Last May, exports had contracted by more than 30 per cent as shrinking world demand had affected India’s handicrafts, gems and jewellery, leather and textile exports severely in the last one year.
The downturn in exports started in mid-2008 when retail orders from the European Union and the United States crumbled due to the most crushing economic meltdown worldwide causing widespread unemployment and changing consumer-spending behaviour.
The European debt crisis, however, could potentially hurt the recovery in India’s exports.
“We need to regularly review our strategy in view of the setback in the Euro zone recently,” A. Sakthivel, president, Federation of Indian Export Organisations (FIEO), said.

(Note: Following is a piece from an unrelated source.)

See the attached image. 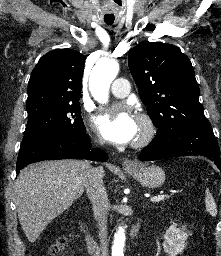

Sakthivel said the depreciation of euro would provide fierce competition to Indian products in countries where they face competition from Euro nations.
The Euro has depreciated by about 17.5 per cent against the rupee since November last year.
However, for exporters, the Chinese government’s decision to allow its currency — the Yuan — to strengthen could not have come at a better time.
India’s exporters have had to compete with their Chinese counterparts who are aided by an undervalued yuan.
This, exporters said, unfairly drives down the price of Chinese products and makes them impossible to compete with.
Last week, China allowed greater flexibility in exchange rates that strengthened the Yuan against the dollar.